Unfortunately, I am not able to locate the XSL script that I used
to transduce SGML into TEI XML. It had SO many comments inside...
If I ever find it in the vastness of my backups and the mess of 
my subsequent disks, I will roll another tarball of this release (0.1).

For more information, see 

http://clip.ipipan.waw.pl/Nowy_slownik_angielsko-polski

Piotr Bański, 28 May 2011

=====================
Unstructured fragments of my notes follow.


Latin2: everything.

for G in *.sgml; do iconv -f LATIN2 -t UTF-8 <$G >$G.xml; done


Generate a .dtd

Replace XBDICT with xbdict, add the XML prolog.

&eacute; with é

&ecirc; with ê

&acirc; with â

&iuml; with ï

&egrave; with è

Added spellings without these diacritics (around 40 additions)

    <spl>pâté</spl>
    <spl>pate</spl>

Adjusted matinée, negligée, séance, soufflé, naïve (they were preceded by the diacritic-less form; I want to always index entries by the last orth, without introducing checks in the loop).

Split protégé/protégée to make them analogical to fiancé/fiancée (noting the difference in the POS: protégé/protégée is Adj, fiancé is N).

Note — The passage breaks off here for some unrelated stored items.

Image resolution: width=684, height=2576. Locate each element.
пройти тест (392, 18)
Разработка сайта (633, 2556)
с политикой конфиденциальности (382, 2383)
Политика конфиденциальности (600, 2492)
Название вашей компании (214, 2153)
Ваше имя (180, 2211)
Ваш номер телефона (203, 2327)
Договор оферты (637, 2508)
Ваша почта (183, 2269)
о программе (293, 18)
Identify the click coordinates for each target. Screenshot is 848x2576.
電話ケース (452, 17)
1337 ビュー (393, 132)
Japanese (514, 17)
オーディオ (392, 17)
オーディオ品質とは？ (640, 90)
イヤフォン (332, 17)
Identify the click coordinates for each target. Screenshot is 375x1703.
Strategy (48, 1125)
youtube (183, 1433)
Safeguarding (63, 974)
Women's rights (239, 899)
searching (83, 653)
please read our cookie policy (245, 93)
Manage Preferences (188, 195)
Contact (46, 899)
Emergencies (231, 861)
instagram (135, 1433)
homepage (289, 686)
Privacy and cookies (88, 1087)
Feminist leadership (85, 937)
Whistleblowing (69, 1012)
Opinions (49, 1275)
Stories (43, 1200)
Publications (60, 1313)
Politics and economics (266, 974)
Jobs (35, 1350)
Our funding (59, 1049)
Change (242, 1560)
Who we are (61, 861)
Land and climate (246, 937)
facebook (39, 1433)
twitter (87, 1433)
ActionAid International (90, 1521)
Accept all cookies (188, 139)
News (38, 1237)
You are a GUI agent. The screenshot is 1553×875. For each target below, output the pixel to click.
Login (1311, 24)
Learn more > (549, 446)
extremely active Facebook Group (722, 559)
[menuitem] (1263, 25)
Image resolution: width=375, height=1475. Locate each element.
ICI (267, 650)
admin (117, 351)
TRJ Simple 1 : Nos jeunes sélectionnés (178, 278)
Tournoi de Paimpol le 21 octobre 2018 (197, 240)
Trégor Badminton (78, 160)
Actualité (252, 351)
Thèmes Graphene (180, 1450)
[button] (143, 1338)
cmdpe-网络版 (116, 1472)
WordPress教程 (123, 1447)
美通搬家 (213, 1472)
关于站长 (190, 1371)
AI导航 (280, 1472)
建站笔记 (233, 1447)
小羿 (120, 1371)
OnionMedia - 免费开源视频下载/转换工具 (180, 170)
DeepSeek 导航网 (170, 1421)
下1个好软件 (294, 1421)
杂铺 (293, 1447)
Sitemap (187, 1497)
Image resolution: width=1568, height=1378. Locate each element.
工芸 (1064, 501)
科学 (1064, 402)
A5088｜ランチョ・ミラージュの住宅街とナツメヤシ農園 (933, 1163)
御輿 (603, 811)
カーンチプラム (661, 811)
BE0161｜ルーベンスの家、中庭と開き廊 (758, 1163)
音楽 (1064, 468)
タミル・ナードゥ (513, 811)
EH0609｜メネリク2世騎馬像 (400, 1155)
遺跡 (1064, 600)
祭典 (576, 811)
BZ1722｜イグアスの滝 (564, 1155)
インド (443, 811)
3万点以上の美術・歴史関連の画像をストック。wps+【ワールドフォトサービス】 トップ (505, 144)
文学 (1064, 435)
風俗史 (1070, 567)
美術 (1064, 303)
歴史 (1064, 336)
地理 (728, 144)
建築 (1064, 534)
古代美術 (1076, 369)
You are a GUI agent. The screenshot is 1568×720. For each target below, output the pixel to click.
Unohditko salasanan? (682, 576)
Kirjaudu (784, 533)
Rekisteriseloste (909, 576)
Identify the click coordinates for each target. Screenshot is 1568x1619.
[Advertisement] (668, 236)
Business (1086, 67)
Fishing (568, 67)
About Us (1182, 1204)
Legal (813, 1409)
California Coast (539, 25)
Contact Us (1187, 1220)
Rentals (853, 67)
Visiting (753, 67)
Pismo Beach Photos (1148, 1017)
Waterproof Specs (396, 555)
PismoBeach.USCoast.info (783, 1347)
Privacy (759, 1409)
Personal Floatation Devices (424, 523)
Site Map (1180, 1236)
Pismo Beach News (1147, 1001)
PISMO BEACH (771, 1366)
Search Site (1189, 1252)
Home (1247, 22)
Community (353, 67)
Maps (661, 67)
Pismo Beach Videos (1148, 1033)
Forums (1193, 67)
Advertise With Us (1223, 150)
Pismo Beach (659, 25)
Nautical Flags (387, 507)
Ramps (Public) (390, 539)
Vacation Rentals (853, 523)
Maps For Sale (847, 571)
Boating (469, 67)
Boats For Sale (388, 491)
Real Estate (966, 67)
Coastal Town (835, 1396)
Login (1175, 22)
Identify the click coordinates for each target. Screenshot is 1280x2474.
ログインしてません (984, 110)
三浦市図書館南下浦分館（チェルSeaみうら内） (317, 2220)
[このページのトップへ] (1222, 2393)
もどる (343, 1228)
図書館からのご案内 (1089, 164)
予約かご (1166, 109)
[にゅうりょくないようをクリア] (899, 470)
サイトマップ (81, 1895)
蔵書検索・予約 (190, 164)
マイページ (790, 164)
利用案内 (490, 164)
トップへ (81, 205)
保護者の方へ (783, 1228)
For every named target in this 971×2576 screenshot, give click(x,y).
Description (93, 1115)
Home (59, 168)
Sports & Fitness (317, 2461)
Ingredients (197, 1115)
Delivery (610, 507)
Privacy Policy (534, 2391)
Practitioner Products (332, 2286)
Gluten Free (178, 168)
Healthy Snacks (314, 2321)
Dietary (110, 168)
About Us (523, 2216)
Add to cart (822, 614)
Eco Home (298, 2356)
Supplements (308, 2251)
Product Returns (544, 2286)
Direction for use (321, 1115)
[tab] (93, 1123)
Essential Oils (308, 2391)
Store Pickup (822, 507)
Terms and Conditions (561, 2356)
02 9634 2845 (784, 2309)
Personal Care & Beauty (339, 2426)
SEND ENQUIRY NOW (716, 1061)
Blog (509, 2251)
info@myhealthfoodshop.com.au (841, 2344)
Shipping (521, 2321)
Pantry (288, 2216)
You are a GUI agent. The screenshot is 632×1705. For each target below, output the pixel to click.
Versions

Potential danger for indexing, will probably have to index by hand here: 

    <spl>rosé</spl>
    <spl>rose</spl>

Pronunciation changes:

ei --> eɪ (2187 replacements);
ai --> aɪ (1650 replacements);
oi --> ɔɪ (149)
e{\e} --> ɛə (251)
u: 1048 (hmm, why is it 1042 later? check!!!!)
ou --> əʊ (1332)
{\e}: --> ɜ: (721)
{t} --> ɑ (829)

o: --> ɔ:(1052)
{\o} --> æ (2456)

for \cdot, I chose the "dot operator" $sdot; ⋅ (420 replacements)
for the accompanying $, I chose non-breaking-space  &nbsp; ( ).

 
{\n} --> ŋ (1086)

{\a} --> ʌ (1507)

d{\z} --> ʤ (847)
{\z} --> ʒ (101)
t{\s} --> ʧ (550)
{\s} --> ʃ (1477)


{\q} --> θ (393)
{\h} --> ð (150)

{\`} --> ˈ (13762)
{\,} --> ˌ (2198)

{\e} --> ə (10347)

au --> aʊ (421)
u --> ʊ (670)


(<phonetic>.*)i(.*<)
i --> ɪ (8169+2180+405+62+5)
o --> ɒ (1629+21)

(for the sake of completeness: u: - 1042; i: - 1259)

number of <phonetic> elements: 16334; some of them should be split around ", " (for variants)


careful here:

 <spl>aesthetic</spl>
    <spl>esthetic</spl>
    <lang>US</lang>

(encoding by position, nasty)